The Background of Crimea Sanctions
OFAC clarified that the $1.2 million fine was significantly less than the maximum penalty of about $327 million, attributing this leniency to CoinList's solid track record of compliance, cooperation during the investigation, and the relatively modest nature of the transactions when assessed against the exchange's total trading volume.
This situation highlights OFAC's insistence on the need for companies in the virtual currency space and other emerging sectors to adopt comprehensive risk-based compliance concerning sanctions, especially when catering to a global market.

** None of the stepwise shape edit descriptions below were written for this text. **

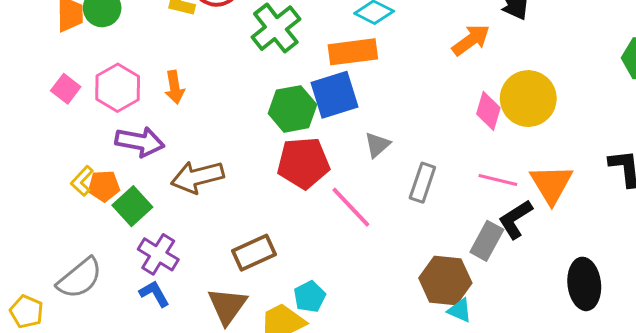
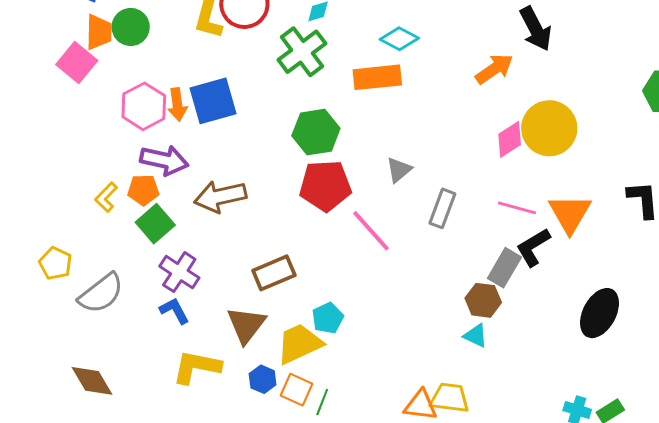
orange arrow: (175, 87) -> (177, 104), moved
pink square: (66, 89) -> (77, 63), moved, size x1.4
blue square: (334, 95) -> (213, 101), moved
pink diamond: (488, 111) -> (510, 139), turned 39
orange pentagon: (104, 186) -> (143, 190), moved
brown hexagon: (445, 280) -> (483, 300), moved, size x0.7
black ellipse: (584, 284) -> (599, 313), turned 33
yellow pentagon: (27, 312) -> (55, 263), moved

CoinList’s Present Scenario
CoinList has interpreted this episode as a chance for growth, pledging to boost its compliance frameworks. The exchange disclosed plans to invest $300,000 into improving compliance protocols, a move considered substantial for a crypto platform in their position.
This exchange operates on a smaller scale, dealing approximately $400,000 daily, primarily focusing on Tether and Solana trading pairs. This is in stark contrast to industry giants like Binance, which boasts daily trading volumes reaching into the billions.
CoinList, as per CoinGecko data It’s crucial to understand that information presented on this page is not meant to serve as, nor should it be interpreted as, legal, tax, investment, financial advice, or any other type of guidance. Always consider investing only what you can afford to lose, and seek independent financial advice if you have reservations. For more detailed information, we recommend consulting the terms and conditions as well as the help and support sections provided by the issuer or advertiser. MetaversePost strives for accurate, impartial reporting, but please note that market conditions may vary unexpectedly.
Disclaimer
In line with the Trust Project guidelines Nik is a seasoned analyst and writer at Metaverse Post, focusing on providing innovative insights into the rapidly evolving tech landscape, with a strong emphasis on AI, machine learning (ML), extended reality (XR), virtual reality (VR), on-chain analysis, and blockchain development. His articles aim to engage and inform a diverse readership, empowering them to keep pace with technological advancements. Armed with a Master's degree in Economics and Management, Nik possesses a deep understanding of the intricacies within the business ecosystem and how they relate to emerging technologies.